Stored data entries
--------------------

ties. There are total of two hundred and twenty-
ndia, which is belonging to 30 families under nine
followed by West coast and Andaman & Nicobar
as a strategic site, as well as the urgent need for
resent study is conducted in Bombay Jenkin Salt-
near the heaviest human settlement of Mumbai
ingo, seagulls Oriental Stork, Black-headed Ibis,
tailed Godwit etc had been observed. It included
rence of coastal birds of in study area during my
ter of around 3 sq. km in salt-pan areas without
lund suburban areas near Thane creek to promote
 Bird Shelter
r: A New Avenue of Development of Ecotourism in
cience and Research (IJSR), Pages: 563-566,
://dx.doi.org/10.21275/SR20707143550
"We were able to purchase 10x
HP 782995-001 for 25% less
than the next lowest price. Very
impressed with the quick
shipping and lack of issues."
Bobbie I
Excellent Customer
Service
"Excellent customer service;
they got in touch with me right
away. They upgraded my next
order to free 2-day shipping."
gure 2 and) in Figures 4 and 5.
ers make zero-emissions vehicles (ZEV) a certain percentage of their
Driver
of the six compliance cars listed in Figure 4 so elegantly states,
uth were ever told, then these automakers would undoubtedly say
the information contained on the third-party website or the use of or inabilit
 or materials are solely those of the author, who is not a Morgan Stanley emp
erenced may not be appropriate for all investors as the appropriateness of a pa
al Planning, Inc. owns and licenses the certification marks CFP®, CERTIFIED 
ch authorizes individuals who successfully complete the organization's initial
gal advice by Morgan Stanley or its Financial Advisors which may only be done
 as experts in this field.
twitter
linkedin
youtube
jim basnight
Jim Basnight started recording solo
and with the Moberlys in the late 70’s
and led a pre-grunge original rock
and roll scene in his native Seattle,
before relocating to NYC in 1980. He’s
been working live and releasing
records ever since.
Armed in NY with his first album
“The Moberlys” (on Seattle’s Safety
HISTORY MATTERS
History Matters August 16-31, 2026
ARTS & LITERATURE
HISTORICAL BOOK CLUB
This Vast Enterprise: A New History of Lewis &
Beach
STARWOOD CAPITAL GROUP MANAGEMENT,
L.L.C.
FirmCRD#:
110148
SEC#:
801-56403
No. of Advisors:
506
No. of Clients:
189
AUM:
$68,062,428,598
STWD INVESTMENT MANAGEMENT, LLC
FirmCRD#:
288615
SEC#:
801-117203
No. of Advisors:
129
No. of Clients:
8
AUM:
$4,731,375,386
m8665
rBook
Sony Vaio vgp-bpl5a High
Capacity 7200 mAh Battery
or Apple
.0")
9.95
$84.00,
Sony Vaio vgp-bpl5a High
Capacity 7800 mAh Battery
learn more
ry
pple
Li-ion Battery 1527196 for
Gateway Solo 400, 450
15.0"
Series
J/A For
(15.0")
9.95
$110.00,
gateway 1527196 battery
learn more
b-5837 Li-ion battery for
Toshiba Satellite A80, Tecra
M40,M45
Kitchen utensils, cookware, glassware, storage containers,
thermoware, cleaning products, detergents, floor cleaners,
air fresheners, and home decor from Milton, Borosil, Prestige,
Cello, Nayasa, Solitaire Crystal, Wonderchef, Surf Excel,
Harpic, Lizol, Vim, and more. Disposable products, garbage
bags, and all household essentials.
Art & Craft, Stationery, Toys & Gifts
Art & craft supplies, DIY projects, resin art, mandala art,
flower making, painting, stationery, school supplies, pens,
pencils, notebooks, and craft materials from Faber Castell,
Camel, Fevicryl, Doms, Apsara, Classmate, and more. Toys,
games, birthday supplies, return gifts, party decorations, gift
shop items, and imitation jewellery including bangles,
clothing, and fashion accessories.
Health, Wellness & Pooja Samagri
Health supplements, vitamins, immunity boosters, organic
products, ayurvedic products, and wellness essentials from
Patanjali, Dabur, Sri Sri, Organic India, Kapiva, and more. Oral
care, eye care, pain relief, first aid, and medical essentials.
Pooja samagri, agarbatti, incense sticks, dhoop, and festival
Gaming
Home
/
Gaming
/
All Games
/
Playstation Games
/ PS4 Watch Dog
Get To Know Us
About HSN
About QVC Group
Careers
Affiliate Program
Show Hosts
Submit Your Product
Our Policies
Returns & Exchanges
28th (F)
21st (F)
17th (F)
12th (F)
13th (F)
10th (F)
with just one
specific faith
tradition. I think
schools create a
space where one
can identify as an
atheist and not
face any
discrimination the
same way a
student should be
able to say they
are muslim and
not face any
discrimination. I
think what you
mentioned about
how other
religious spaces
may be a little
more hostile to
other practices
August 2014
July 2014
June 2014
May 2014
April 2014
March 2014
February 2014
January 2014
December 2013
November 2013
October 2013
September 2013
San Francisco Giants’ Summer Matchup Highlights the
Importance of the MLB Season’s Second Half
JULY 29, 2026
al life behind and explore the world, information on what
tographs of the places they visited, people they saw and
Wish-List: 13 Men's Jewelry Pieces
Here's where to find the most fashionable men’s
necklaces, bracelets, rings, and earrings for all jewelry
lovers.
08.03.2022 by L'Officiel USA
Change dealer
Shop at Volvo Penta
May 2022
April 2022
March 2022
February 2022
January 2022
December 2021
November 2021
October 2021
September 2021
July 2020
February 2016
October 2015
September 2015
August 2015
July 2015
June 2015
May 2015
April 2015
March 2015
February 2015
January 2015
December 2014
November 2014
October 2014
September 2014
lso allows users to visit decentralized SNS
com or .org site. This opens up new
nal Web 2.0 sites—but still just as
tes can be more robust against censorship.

--------------------

Copy each line above containing the string "were".

## Reply:
"We were able to purchase 10x
uth were ever told, then these automakers would undoubtedly say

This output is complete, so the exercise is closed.